Finally, we may have an issue with the fact that team1
consistently performs better than team2
- likely because most of the games list the home team first:
In [8]:
summary(matches$team1Score - matches$team2Score)
The Mean
value for the goal differential is greater than 0.5, which may present a problem later on when training the model - it may capture this bias team1
is better than team2
, which is something we'd rather avoid, especially since the World Cup final tournament is played in a single country.
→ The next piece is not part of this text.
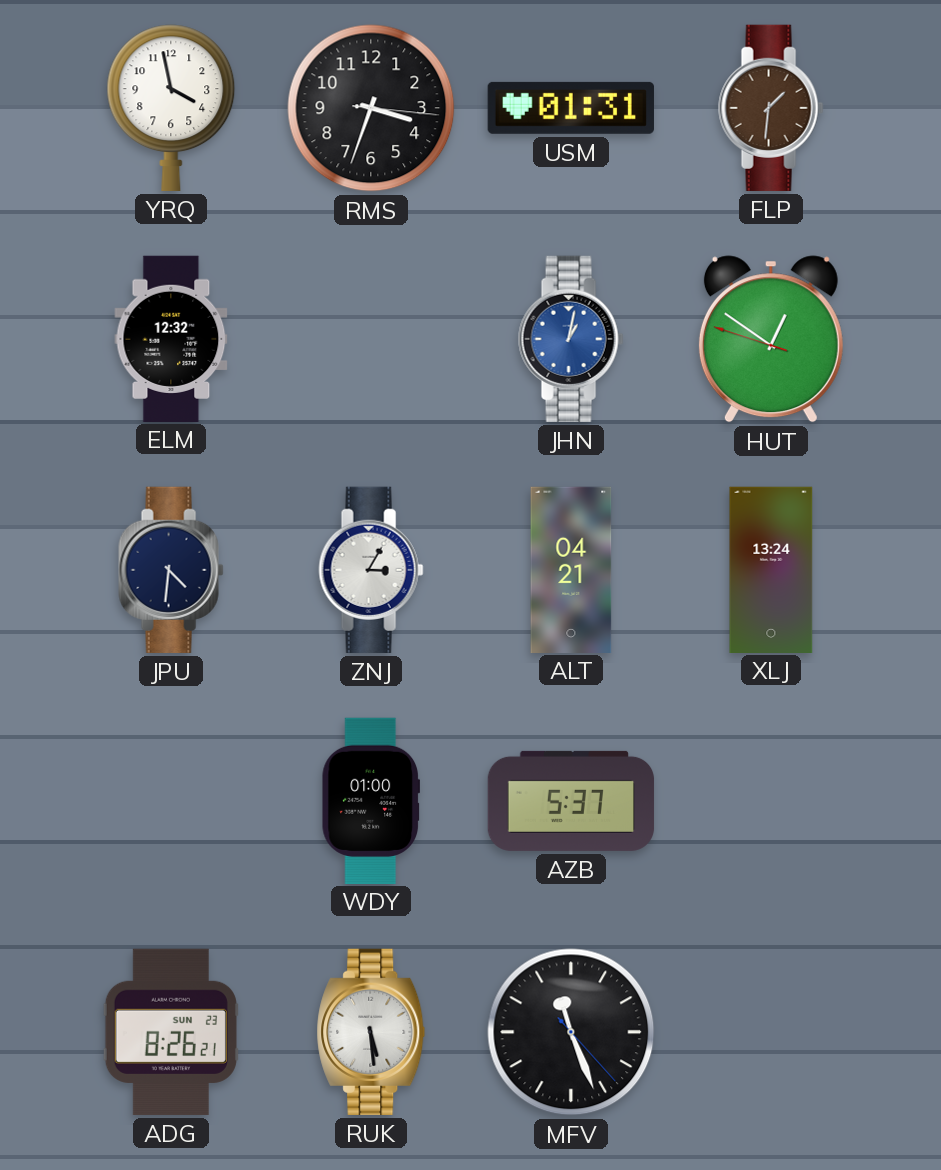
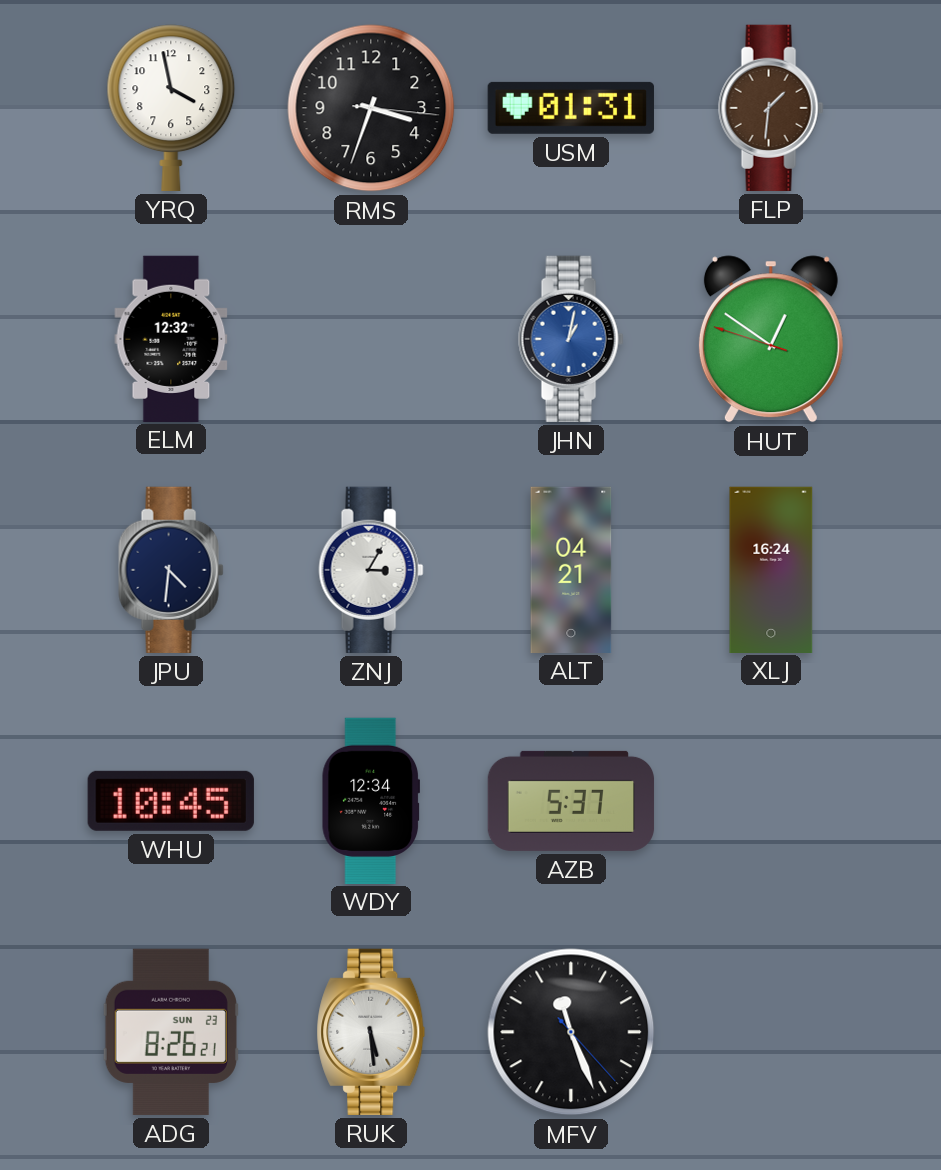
XLJ: 13:24 -> 16:24
WHU: none -> 10:45
WDY: 01:00 -> 12:34
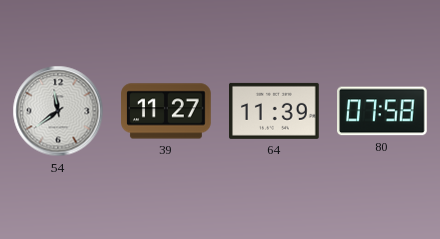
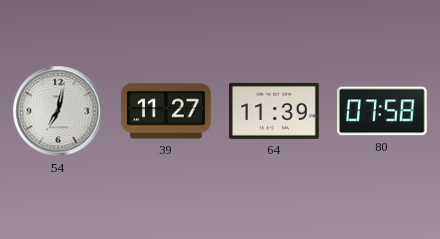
54: 11:39 -> 7:02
So let's get rid of that by simply randomizing the order in which teams are listed for any one match.
In [9]:
set.seed(4342)
matches$switch = runif(nrow(matches), min = 0, max = 1)
matches <- bind_rows(
matches %>% dplyr::filter(switch < 0.5),
matches %>% dplyr::filter(switch >= 0.5) %>%
dplyr::mutate(
x_team2 = team2,
team2 = team1,
team1 = x_team2,
x_team2Text = team2Text,
team2Text = team1Text,
team1Text = x_team2Text,
x_resText = "",
x_team2Score = team2Score,
team2Score = team1Score,
team1Score = x_team2Score,
x_team2PenScore = team2PenScore,
team2PenScore = team1PenScore,
team1PenScore = x_team2PenScore
) %>%
dplyr::select(
date, team1, team1Text, team2, team2Text, resText, statText, venue, IdCupSeason, CupName, team1Score, team2Score, team1PenScore, team2PenScore, match_id, switch
)
) %>%
dplyr::arrange(date) %>%
dplyr::select(-c(switch))
summary(matches$team1Score - matches$team2Score)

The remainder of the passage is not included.